* **What this task involves**
Only a slice of the listing below is wanted. Retype the lines from the one containing "Identify the location of Independent" through the one containing "Image resolution: width=1568 pixels, height=720", exactly, both ends included.

* **Supplied data**

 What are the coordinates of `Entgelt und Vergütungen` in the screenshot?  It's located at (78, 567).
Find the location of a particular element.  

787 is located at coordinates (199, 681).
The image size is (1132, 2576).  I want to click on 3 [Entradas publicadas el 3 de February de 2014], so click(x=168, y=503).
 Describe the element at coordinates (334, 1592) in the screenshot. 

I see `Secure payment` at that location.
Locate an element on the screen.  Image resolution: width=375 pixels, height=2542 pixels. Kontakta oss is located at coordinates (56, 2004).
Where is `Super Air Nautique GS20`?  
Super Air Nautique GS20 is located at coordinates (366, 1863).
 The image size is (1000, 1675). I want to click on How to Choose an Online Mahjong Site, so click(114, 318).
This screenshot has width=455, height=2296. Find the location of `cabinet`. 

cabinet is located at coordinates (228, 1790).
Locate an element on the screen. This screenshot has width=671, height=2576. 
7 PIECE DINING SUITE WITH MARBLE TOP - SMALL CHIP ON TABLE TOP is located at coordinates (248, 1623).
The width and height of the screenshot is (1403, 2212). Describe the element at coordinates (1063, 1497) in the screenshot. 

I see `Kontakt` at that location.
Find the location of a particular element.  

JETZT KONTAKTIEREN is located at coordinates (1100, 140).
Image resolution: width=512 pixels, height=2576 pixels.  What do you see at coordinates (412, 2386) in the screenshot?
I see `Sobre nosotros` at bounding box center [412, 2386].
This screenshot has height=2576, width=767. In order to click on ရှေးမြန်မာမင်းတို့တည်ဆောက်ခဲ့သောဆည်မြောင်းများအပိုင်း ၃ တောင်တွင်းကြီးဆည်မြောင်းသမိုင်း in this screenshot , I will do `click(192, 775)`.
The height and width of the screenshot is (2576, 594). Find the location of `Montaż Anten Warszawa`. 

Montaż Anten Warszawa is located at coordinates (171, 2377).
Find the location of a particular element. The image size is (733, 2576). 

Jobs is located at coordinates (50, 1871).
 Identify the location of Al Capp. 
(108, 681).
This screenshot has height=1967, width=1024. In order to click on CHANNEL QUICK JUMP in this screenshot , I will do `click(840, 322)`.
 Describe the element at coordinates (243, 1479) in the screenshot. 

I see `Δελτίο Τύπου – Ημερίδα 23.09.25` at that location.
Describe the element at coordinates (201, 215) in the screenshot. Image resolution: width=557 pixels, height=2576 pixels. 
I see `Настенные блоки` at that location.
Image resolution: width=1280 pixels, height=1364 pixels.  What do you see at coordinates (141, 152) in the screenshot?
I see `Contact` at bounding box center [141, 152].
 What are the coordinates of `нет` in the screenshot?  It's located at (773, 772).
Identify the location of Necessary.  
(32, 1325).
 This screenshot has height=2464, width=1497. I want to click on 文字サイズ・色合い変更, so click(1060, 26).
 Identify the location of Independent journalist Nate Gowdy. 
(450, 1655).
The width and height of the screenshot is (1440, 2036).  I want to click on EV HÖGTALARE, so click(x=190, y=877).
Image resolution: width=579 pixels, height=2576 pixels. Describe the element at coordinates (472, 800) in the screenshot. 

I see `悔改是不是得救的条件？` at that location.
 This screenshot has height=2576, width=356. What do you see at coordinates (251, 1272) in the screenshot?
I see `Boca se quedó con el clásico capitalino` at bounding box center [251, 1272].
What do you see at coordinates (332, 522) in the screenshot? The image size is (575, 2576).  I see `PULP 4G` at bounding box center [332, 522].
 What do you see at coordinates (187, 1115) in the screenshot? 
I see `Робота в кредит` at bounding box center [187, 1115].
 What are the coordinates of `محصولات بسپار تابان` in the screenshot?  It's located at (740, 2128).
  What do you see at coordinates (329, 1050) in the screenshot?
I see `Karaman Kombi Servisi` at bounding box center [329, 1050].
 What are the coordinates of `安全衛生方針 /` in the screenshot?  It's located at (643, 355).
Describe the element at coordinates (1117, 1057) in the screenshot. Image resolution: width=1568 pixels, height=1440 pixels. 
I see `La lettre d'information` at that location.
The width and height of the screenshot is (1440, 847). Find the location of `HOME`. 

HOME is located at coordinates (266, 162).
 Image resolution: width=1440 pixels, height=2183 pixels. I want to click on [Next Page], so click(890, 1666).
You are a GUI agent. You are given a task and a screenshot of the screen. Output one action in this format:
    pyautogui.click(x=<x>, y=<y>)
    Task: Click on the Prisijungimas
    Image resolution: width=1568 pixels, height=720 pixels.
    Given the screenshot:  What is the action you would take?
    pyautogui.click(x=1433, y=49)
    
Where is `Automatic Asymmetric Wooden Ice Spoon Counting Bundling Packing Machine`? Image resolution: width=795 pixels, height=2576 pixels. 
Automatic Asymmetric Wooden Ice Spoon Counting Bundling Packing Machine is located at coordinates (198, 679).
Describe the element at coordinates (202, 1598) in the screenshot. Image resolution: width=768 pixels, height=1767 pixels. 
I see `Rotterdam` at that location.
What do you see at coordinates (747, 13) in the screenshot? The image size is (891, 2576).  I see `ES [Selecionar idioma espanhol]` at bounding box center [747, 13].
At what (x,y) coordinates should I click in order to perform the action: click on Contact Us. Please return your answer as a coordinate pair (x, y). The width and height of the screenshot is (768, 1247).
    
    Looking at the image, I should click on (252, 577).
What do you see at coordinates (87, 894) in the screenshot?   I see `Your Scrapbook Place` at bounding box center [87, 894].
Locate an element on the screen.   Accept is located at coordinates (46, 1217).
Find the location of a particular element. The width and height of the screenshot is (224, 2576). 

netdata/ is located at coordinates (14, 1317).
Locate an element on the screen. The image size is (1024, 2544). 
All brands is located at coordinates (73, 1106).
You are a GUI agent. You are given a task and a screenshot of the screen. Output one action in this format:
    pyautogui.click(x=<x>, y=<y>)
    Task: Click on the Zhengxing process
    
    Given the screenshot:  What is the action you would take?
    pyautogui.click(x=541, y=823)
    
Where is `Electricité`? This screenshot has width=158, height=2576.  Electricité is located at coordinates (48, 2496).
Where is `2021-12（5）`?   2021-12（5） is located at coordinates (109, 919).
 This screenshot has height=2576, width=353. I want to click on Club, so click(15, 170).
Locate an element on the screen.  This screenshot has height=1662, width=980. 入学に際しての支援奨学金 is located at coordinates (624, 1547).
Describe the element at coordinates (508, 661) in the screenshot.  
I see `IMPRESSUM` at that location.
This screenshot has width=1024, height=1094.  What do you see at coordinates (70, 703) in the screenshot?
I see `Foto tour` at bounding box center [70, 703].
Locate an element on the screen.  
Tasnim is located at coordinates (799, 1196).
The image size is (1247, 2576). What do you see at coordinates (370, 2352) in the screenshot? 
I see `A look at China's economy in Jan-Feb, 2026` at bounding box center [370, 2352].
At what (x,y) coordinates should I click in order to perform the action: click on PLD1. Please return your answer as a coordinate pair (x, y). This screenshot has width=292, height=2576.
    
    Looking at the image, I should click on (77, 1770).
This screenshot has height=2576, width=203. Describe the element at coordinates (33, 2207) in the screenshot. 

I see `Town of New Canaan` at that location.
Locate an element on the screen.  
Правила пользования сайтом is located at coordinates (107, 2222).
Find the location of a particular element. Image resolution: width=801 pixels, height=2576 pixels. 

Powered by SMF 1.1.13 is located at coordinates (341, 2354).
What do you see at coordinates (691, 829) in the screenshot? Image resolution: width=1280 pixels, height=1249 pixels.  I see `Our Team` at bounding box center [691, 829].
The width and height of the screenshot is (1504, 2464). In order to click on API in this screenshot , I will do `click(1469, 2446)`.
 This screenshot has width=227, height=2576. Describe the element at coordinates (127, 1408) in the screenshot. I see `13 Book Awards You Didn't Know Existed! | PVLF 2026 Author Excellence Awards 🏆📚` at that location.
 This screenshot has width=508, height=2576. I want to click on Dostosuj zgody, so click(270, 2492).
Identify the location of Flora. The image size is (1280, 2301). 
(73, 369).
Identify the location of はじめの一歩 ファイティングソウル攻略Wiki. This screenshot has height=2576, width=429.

* **Written solution**
 Identify the location of Independent journalist Nate Gowdy. 
(450, 1655).
The width and height of the screenshot is (1440, 2036).  I want to click on EV HÖGTALARE, so click(x=190, y=877).
Image resolution: width=579 pixels, height=2576 pixels. Describe the element at coordinates (472, 800) in the screenshot. 

I see `悔改是不是得救的条件？` at that location.
 This screenshot has height=2576, width=356. What do you see at coordinates (251, 1272) in the screenshot?
I see `Boca se quedó con el clásico capitalino` at bounding box center [251, 1272].
What do you see at coordinates (332, 522) in the screenshot? The image size is (575, 2576).  I see `PULP 4G` at bounding box center [332, 522].
 What do you see at coordinates (187, 1115) in the screenshot? 
I see `Робота в кредит` at bounding box center [187, 1115].
 What are the coordinates of `محصولات بسپار تابان` in the screenshot?  It's located at (740, 2128).
  What do you see at coordinates (329, 1050) in the screenshot?
I see `Karaman Kombi Servisi` at bounding box center [329, 1050].
 What are the coordinates of `安全衛生方針 /` in the screenshot?  It's located at (643, 355).
Describe the element at coordinates (1117, 1057) in the screenshot. Image resolution: width=1568 pixels, height=1440 pixels. 
I see `La lettre d'information` at that location.
The width and height of the screenshot is (1440, 847). Find the location of `HOME`. 

HOME is located at coordinates (266, 162).
 Image resolution: width=1440 pixels, height=2183 pixels. I want to click on [Next Page], so click(890, 1666).
You are a GUI agent. You are given a task and a screenshot of the screen. Output one action in this format:
    pyautogui.click(x=<x>, y=<y>)
    Task: Click on the Prisijungimas
    Image resolution: width=1568 pixels, height=720 pixels.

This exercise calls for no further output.